The “race to zero” is heating up.
Fees for mutual funds and exchange-traded funds have been dropping regularly for years, but despite many being offered at what would have seemed rock-bottom prices not too long ago, there may be more cuts ahead. That’s good news for investors, though it could also result in further consolidation in the fund industry as providers and sponsors struggle against the lower revenue that comes with lower fees.
“Intensifying secular changes could reshape the industry and compress fees by 10-15% over the next three to five years, offsetting asset-driven growth and limiting earnings power,” Morgan Stanley wrote in a note to clients on Thursday.
The investment bank said asset managers were having a “Darwinian moment” in what amounted to “a sea change from a few years ago.”
According to the Investment Company Institute, expense ratios for U.S. equity ETFs dropped by nearly a third between 2009 and 2016, falling 32% to 23 basis points (or 0.23% of assets) on average, from 34 basis points.
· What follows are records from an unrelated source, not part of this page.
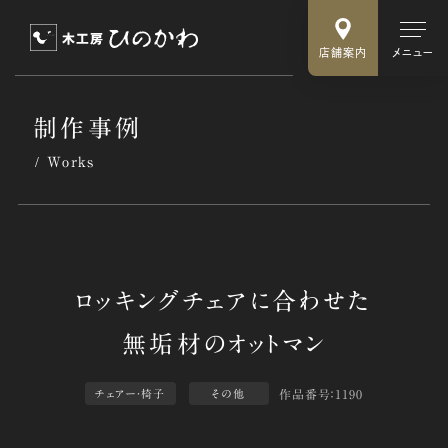
店舗案内
メニュー
制作事例
Works
作品番号：1190
チェアー・椅子
その他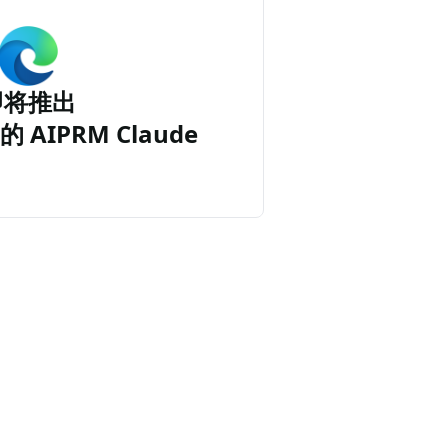
即将推出
的 AIPRM Claude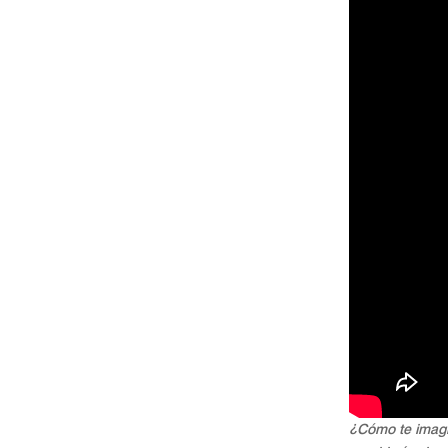
¿Cómo te imagi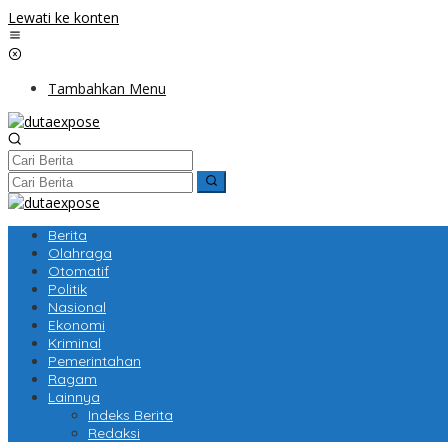
Lewati ke konten
Tambahkan Menu
Berita
Olahraga
Otomatif
Politik
Nasional
Ekonomi
Kriminal
Pemerintahan
Ragam
Lainnya
Indeks Berita
Redaksi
That average masks just how cheap the category has gotten, however, as many of the most popular funds have fees below 0.1%. Both Vanguard and BlackRock, for example, offer an S&P 500-tracking fund that charges just 0.04%, or $4 for every $10,000 invested.
For mutual funds, the average fee has dropped to 0.63% from 1.04% at the end of 1996.
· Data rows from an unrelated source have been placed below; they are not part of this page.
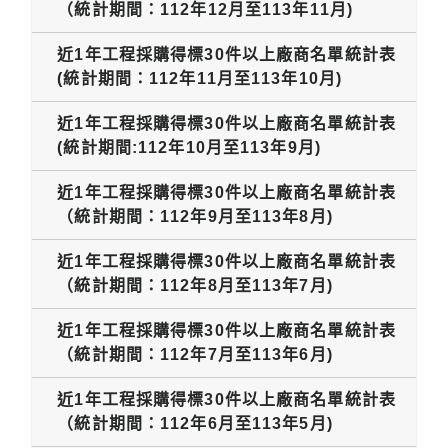
（統計期間：112年12月至113年11月)
近1年工程採購得標30件以上廠商名單統計表
(統計期間：112年11月至113年10月)
近1年工程採購得標30件以上廠商名單統計表
(統計期間:112年10月至113年9月)
近1年工程採購得標30件以上廠商名單統計表
（統計期間：112年9月至113年8月)
近1年工程採購得標30件以上廠商名單統計表
（統計期間：112年8月至113年7月)
近1年工程採購得標30件以上廠商名單統計表
（統計期間：112年7月至113年6月)
近1年工程採購得標30件以上廠商名單統計表
（統計期間：112年6月至113年5月)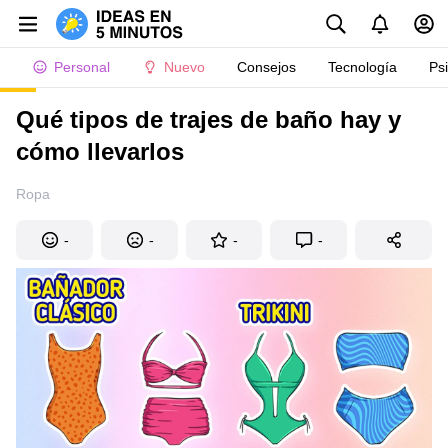
Personal
Nuevo
Consejos
Tecnología
Ps
Qué tipos de trajes de baño hay y
cómo llevarlos
Ropa
-
-
-
-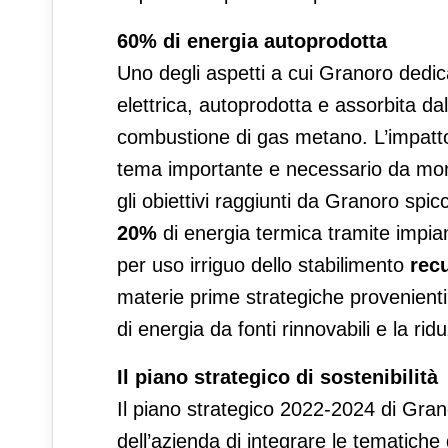
60% di energia autoprodotta
Uno degli aspetti a cui Granoro dedic
elettrica, autoprodotta e assorbita dal
combustione di gas metano. L’impatto
tema importante e necessario da monit
gli obiettivi raggiunti da Granoro spicc
20%
di energia termica tramite impian
per uso irriguo dello stabilimento
rec
materie prime strategiche provenienti 
di energia da fonti rinnovabili e la ri
Il piano strategico di sostenibilità
Il piano strategico 2022-2024 di Gran
dell’azienda di integrare le tematiche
The firms offering the most low-cost funds tend to be the largest, as they can benefit from greater economies of scale. According to ETF research firm ETFGI, the top three ETF providers—Vanguard, BlackRock
and State Street
—together service about 70% of ETF assets.
For actively managed mutual funds, there’s a similar shift toward a few big plays. The “top three flowing firms took in 35% of active equity industry flows,” Morgan Stanley wrote, “up from 32% share in 2015 and 18% share for the top three in 2010.”
Market share has similar shifted, with the top 10 flowing firms having 58% of the market in 2016, compared with 42% in 2010.
“Mediocrity will no longer suffice for an industry under transformation,” Morgan Stanley added. “It’s winner take all.”